El amor no tiene nada que ver con el triunfo, con el jolgorio, con un empeño egoísta de disfrutar. Y tampoco es un empeño desesperado de tener descendencia. Es imprescindible la entrega, o sea generosidad, o sea pensar en el otro. Constantemente pensando en el otro. Por eso queda claro para un cristiano que es un camino de santidad. Por eso entendemos que hace falta humildad, que en el fondo es procurar que desaparezca el yo.
“Confiar es lo más difícil del mundo, mucho más que construir una pirámide. Difícil porque exige la confesión de nuestra impotencia, que admitamos que no tenemos el control de nada. Confía, me ha dicho el dentista. Y su voz, esas palabras triviales pero cargadas de ternura, era la misma vida invitándome a salir de mi acostumbrada cobardía. Acaso la realidad, como el dentista, hace con nosotros cosas incomprensibles, pero necesarias para curarnos”.
Confiar. Supone el reconocimiento de nuestra impotencia. Yo no lo puedo hacer todo. La maravillosa empresa que es el matrimonio supone ese convencimiento de que es tarea de dos. Sí, debo dejarme ayudar. Igual que hay que confiar en el dentista, yo debo confiar ciegamente en mi mujer, en mi marido. Pedir ayuda, y hablar de los planes y calcular entre los dos las opciones que tenemos para sacar adelante este asunto y este otro. Hablar.
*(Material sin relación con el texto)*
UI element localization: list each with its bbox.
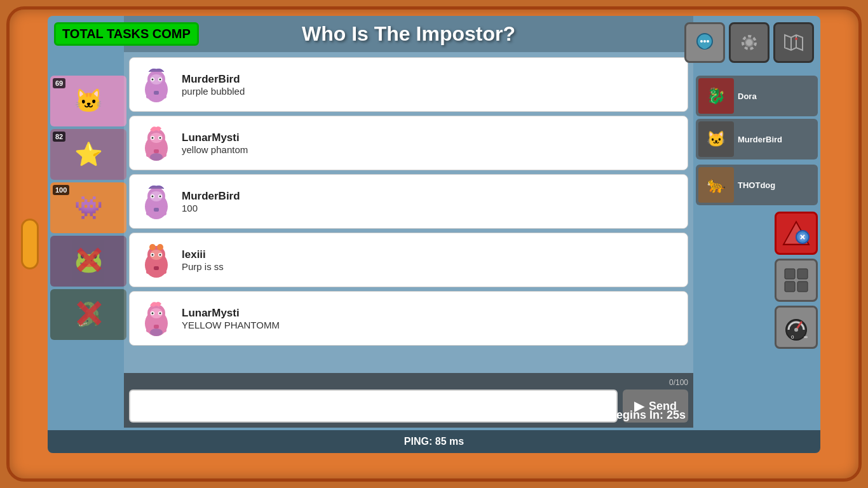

“El susurro es propiedad de los que aman, mientras que el mal es un niño afónico, con la garganta irritada de tanto llamar la atención. Nadie dice te quiero con un alarido ni susurra durante el odio. El amor exige una voz tan educada como los guantes de un mayordomo”. Hablar despacito y con delicadeza. Con la ilusión de la auténtica unión. Hace falta humildad.